You are viewing a plain text version of this content. The canonical link for it is here.
Posted to issues@calcite.apache.org by "neoremind (Jira)" <ji...@apache.org> on 2020/04/18 15:48:00 UTC
[jira] [Commented] (CALCITE-3873) Use global caching for
ReflectiveVisitDispatcher implementation
[ https://issues.apache.org/jira/browse/CALCITE-3873?page=com.atlassian.jira.plugin.system.issuetabpanels:comment-tabpanel&focusedCommentId=17086507#comment-17086507 ]
neoremind commented on CALCITE-3873:
------------------------------------
The following is copied conclusion from github PR.
I have added new benchmark test case for baseline to disable guava caching.
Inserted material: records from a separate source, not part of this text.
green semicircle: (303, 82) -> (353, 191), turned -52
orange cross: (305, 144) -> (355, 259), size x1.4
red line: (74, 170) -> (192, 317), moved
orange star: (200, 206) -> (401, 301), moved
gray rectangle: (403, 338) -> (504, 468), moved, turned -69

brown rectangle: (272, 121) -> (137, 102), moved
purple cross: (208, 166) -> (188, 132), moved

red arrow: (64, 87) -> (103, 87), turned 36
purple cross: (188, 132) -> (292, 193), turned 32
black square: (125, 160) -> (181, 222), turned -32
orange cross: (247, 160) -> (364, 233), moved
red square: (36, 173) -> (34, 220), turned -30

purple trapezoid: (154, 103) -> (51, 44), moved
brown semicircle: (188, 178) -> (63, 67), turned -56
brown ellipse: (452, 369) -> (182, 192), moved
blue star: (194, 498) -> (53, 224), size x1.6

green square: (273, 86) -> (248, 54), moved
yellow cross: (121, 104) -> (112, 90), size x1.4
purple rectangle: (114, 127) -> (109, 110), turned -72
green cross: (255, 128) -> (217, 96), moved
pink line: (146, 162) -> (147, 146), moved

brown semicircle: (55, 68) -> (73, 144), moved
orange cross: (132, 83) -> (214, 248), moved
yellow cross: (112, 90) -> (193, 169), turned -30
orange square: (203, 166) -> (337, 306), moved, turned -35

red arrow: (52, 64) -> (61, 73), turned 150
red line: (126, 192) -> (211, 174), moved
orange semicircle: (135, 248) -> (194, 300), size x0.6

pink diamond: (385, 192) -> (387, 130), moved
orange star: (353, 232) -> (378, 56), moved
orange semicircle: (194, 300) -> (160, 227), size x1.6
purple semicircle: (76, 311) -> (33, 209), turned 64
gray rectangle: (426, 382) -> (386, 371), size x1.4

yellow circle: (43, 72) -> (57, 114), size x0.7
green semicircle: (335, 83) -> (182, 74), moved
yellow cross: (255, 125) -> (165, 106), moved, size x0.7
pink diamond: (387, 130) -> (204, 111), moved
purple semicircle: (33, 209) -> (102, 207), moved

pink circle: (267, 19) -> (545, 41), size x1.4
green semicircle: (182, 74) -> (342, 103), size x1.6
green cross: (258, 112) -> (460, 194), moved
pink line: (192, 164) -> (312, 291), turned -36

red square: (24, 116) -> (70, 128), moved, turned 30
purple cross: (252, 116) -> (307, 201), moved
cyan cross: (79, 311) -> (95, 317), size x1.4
The result shows as below (code is in [my branch|https://github.com/neoremind/calcite/blob/refvisit_benchmark/ubenchmark/src/jmh/java/org/apache/calcite/benchmarks/ReflectiveVisitDispatcherTest2.java]).
{{Benchmark (guavaCacheMaxSize) Mode Cnt Score Error Units
ReflectiveVisitDispatcherTest102.testGlobalCachingUsingGuavaCache 0 avgt 5 116.446 ± 8.957 ns/op
ReflectiveVisitDispatcherTest102.testGlobalCachingUsingGuavaCache 128 avgt 5 133.678 ± 8.251 ns/op
ReflectiveVisitDispatcherTest102.testGlobalCachingUsingHashMap 0 avgt 5 73.213 ± 7.614 ns/op
ReflectiveVisitDispatcherTest102.testInstanceCachingWithReflection 0 avgt 5 227.130 ± 9.033 ns/op}}
Table title are operations performed by each solution.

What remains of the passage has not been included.